Recorded information:
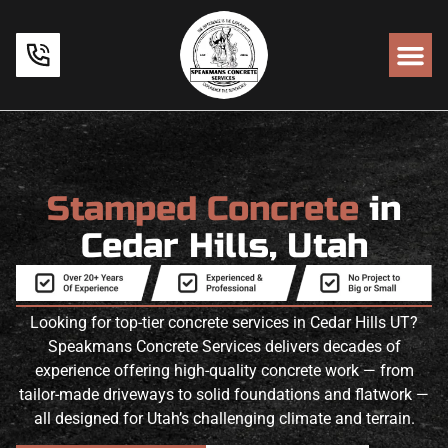
Stamped Concrete
in
Cedar Hills, Utah
Looking for top-tier concrete services in Cedar Hills UT?
Speakmans Concrete Services delivers decades of
experience offering high-quality concrete work — from
tailor-made driveways to solid foundations and flatwork —
all designed for Utah’s challenging climate and terrain.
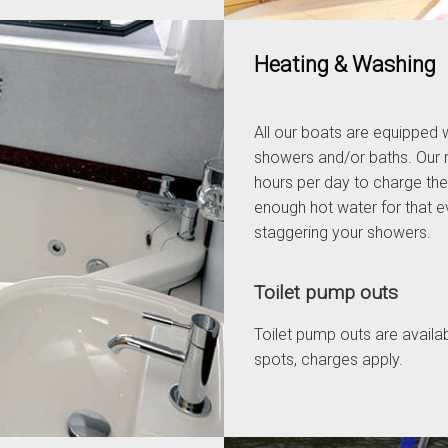
Heating & Washing
All our boats are equipped w
showers and/or baths. Our 
hours per day to charge the
enough hot water for that eve
staggering your showers.
Toilet pump outs
Toilet pump outs are availa
spots, charges apply.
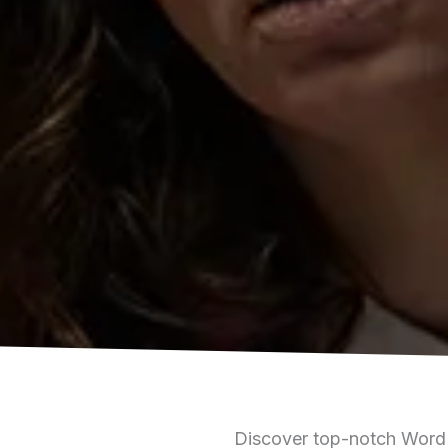
Discover top-notch WordP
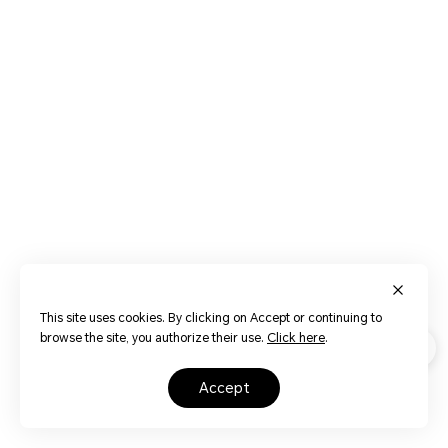
This site uses cookies. By clicking on Accept or continuing to
browse the site, you authorize their use.
Click here
.
accept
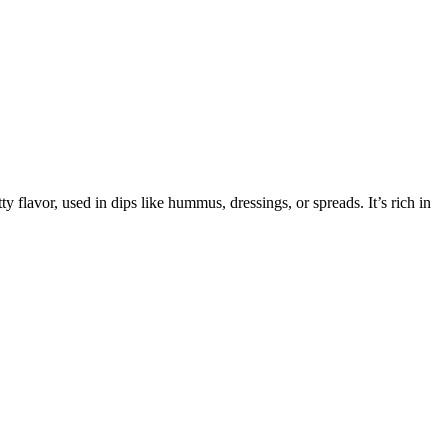
 flavor, used in dips like hummus, dressings, or spreads. It’s rich in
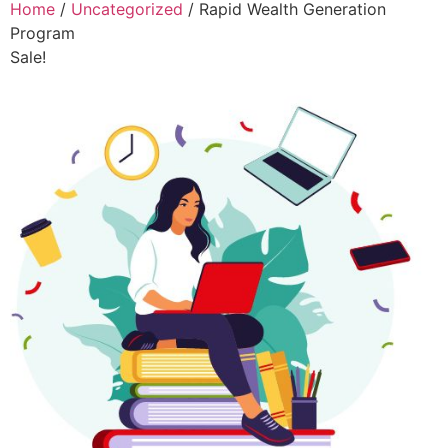
Home
/
Uncategorized
/ Rapid Wealth Generation
Program
Sale!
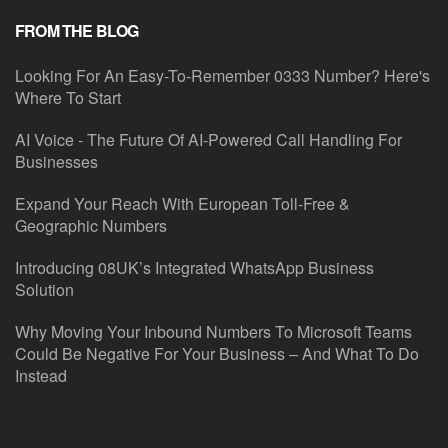
FROM THE BLOG
Looking For An Easy-To-Remember 0333 Number? Here's
Where To Start
AI Voice - The Future Of AI-Powered Call Handling For
Businesses
Expand Your Reach With European Toll-Free &
Geographic Numbers
Introducing 08UK’s Integrated WhatsApp Business
Solution
Why Moving Your Inbound Numbers To Microsoft Teams
Could Be Negative For Your Business – And What To Do
Instead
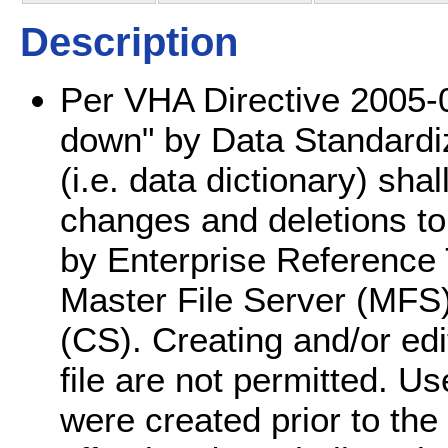
Description
Per VHA Directive 2005-0
down" by Data Standardiza
(i.e. data dictionary) shal
changes and deletions to 
by Enterprise Reference
Master File Server (MFS
(CS). Creating and/or edit
file are not permitted. Use
were created prior to th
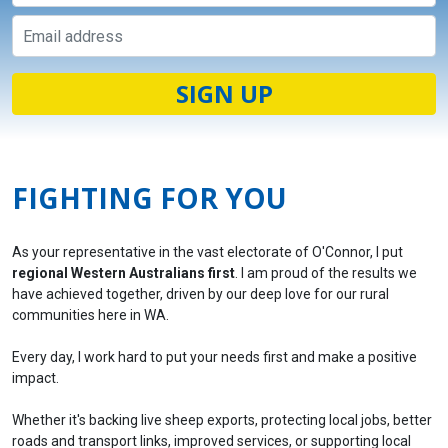
FIGHTING FOR YOU
As your representative in the vast electorate of O'Connor, I put
regional Western Australians first
. I am proud of the results we
have achieved together, driven by our deep love for our rural
communities here in WA.
Every day, I work hard to put your needs first and make a positive
impact.
Whether it's backing live sheep exports, protecting local jobs, better
roads and transport links, improved services, or supporting local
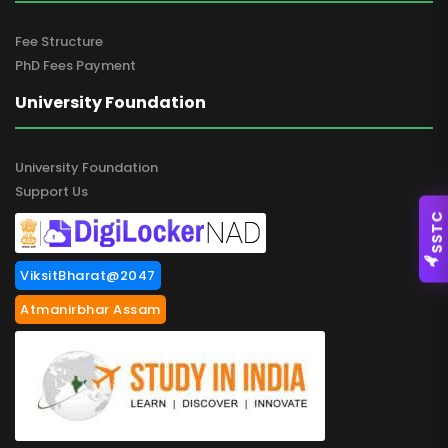
Fee Structure
PhD Fees Payment
University Foundation
University Foundation
Support Us
SSTC
ViksitBharat@2047
Atmanirbhar Assam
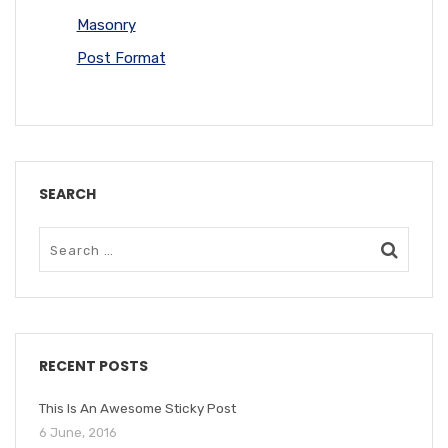
Masonry
Post Format
SEARCH
RECENT POSTS
This Is An Awesome Sticky Post
6 June, 2016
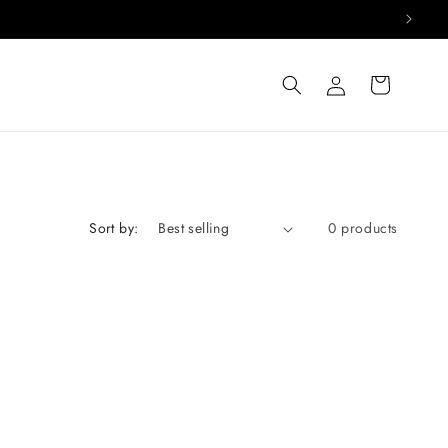
Log
Cart
in
Sort by:
0 products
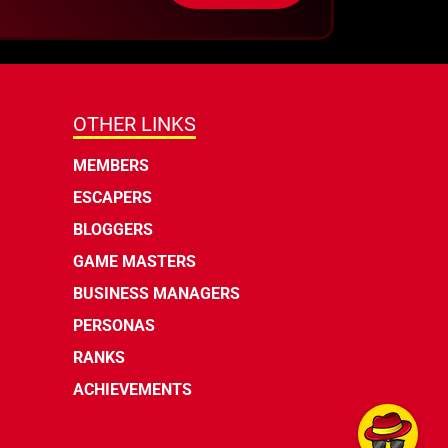
OTHER LINKS
MEMBERS
ESCAPERS
BLOGGERS
GAME MASTERS
BUSINESS MANAGERS
PERSONAS
RANKS
ACHIEVEMENTS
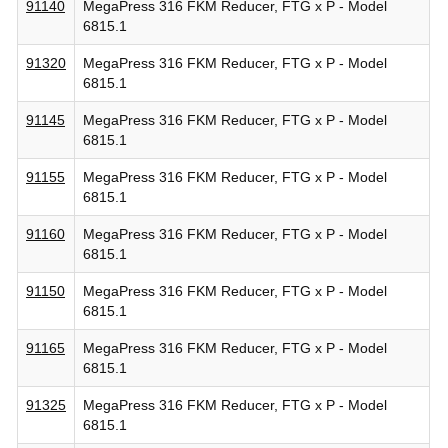
91140
MegaPress 316 FKM Reducer, FTG x P - Model
6815.1
91320
MegaPress 316 FKM Reducer, FTG x P - Model
6815.1
91145
MegaPress 316 FKM Reducer, FTG x P - Model
6815.1
91155
MegaPress 316 FKM Reducer, FTG x P - Model
6815.1
91160
MegaPress 316 FKM Reducer, FTG x P - Model
6815.1
91150
MegaPress 316 FKM Reducer, FTG x P - Model
6815.1
91165
MegaPress 316 FKM Reducer, FTG x P - Model
6815.1
91325
MegaPress 316 FKM Reducer, FTG x P - Model
6815.1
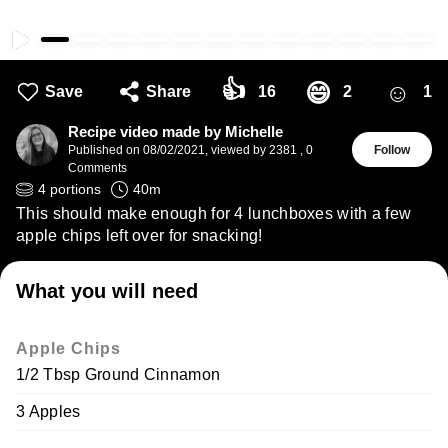
👍
☺
😄
Save
Share
16
2
1
Recipe video made by Michelle
Published on
08/02/2021
,
viewed by 2381
,
0
Follow
Comments
4
portions
40
m
This should make enough for 4 lunchboxes with a few
apple chips left over for snacking!
What you will need
Apple Chips
1/2 Tbsp Ground Cinnamon
3 Apples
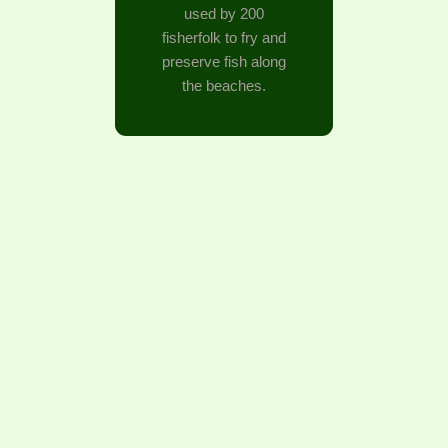
used by 200
fisherfolk to fry and
preserve fish along
the beaches.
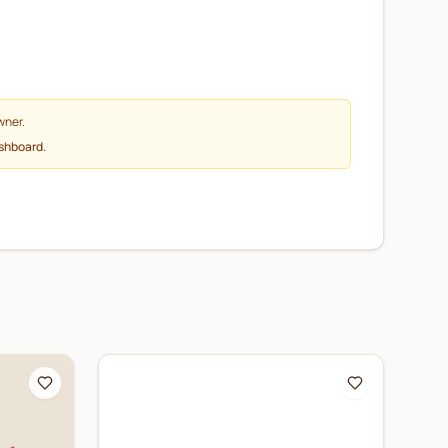
wner.
ashboard.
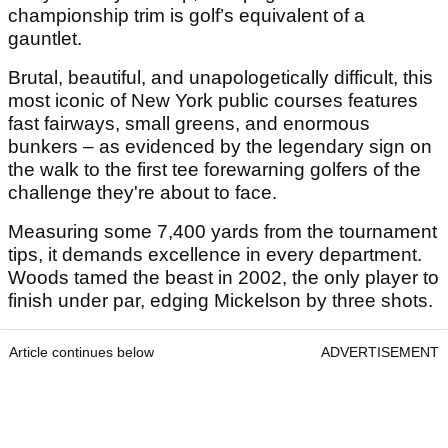
championship trim is golf’s equivalent of a
gauntlet.
Brutal, beautiful, and unapologetically difficult, this
most iconic of New York public courses features
fast fairways, small greens, and enormous
bunkers – as evidenced by the legendary sign on
the walk to the first tee forewarning golfers of the
challenge they're about to face.
Measuring some 7,400 yards from the tournament
tips, it demands excellence in every department.
Woods tamed the beast in 2002, the only player to
finish under par, edging Mickelson by three shots.
Article continues below
ADVERTISEMENT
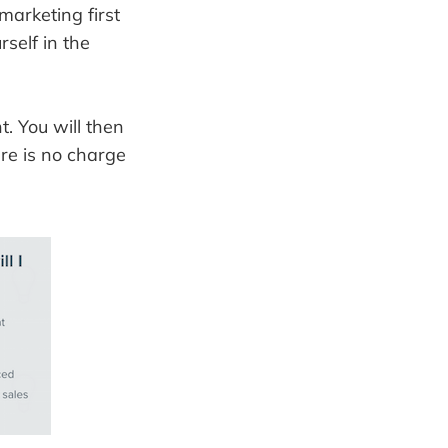
marketing first
self in the
. You will then
re is no charge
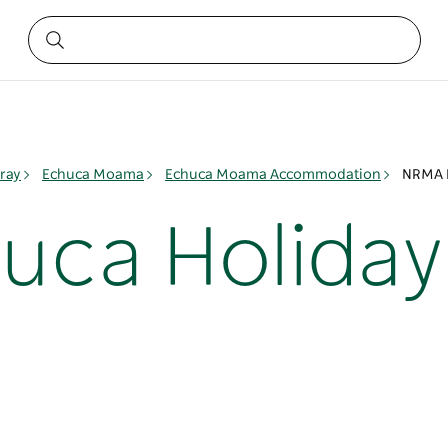
ray
Echuca Moama
Echuca Moama Accommodation
NRMA E
ca Holiday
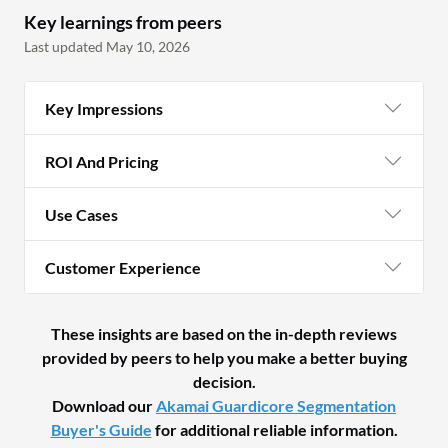
Key learnings from peers
Last updated May 10, 2026
Key Impressions
ROI And Pricing
Use Cases
Customer Experience
These insights are based on the in-depth reviews
provided by peers to help you make a better buying
decision.
Download our
Akamai Guardicore Segmentation
Buyer's Guide
for additional reliable information.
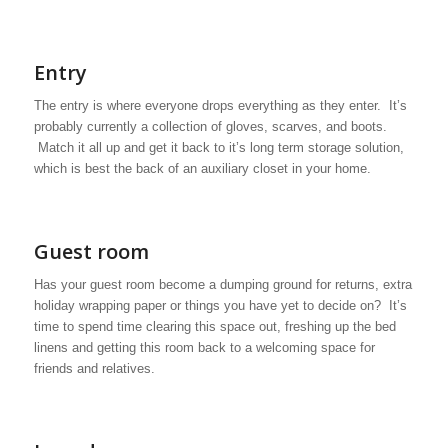
Entry
The entry is where everyone drops everything as they enter. It’s
probably currently a collection of gloves, scarves, and boots.
Match it all up and get it back to it’s long term storage solution,
which is best the back of an auxiliary closet in your home.
Guest room
Has your guest room become a dumping ground for returns, extra
holiday wrapping paper or things you have yet to decide on? It’s
time to spend time clearing this space out, freshing up the bed
linens and getting this room back to a welcoming space for
friends and relatives.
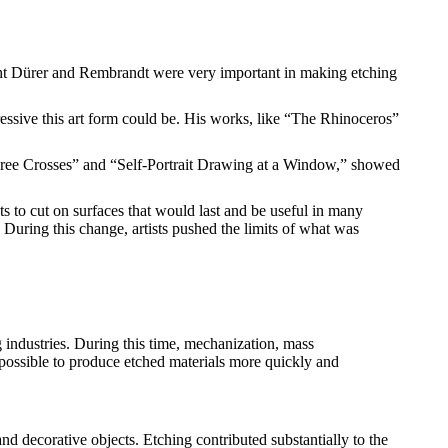
brecht Dürer and Rembrandt were very important in making etching
ssive this art form could be. His works, like “The Rhinoceros”
Three Crosses” and “Self-Portrait Drawing at a Window,” showed
s to cut on surfaces that would last and be useful in many
s. During this change, artists pushed the limits of what was
 industries. During this time, mechanization, mass
possible to produce etched materials more quickly and
and decorative objects. Etching contributed substantially to the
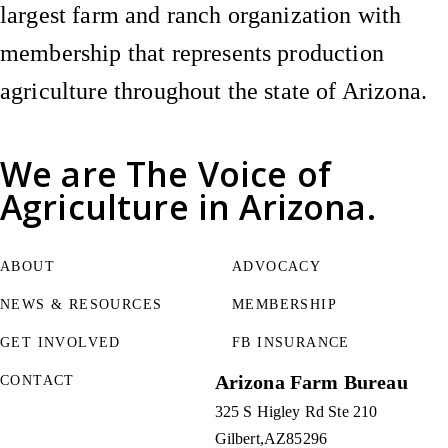
largest farm and ranch organization with
membership that represents production
agriculture throughout the state of Arizona.
We are
The Voice of
Agriculture
in Arizona.
ABOUT
ADVOCACY
NEWS & RESOURCES
MEMBERSHIP
GET INVOLVED
FB INSURANCE
Arizona Farm Bureau
CONTACT
325 S Higley Rd Ste 210
Gilbert
AZ
85296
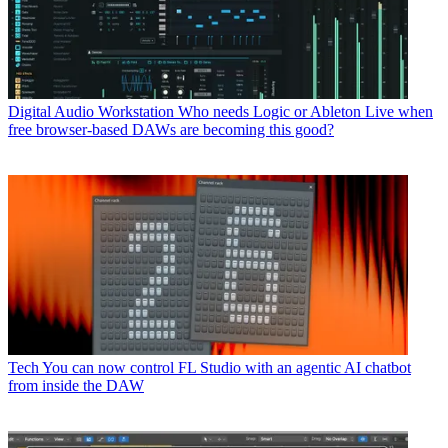
Digital Audio Workstation
Who needs Logic or Ableton Live when
free browser-based DAWs are becoming this good?
Tech
You can now control FL Studio with an agentic AI chatbot
from inside the DAW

Requirement:
Could you reproduce exactly, and only, the lines from the start of the records through the line containing "tailor-made driveways to", leaving out the pictures?

Answer space:
Stamped Concrete
in
Cedar Hills, Utah
Looking for top-tier concrete services in Cedar Hills UT?
Speakmans Concrete Services delivers decades of
experience offering high-quality concrete work — from
tailor-made driveways to solid foundations and flatwork —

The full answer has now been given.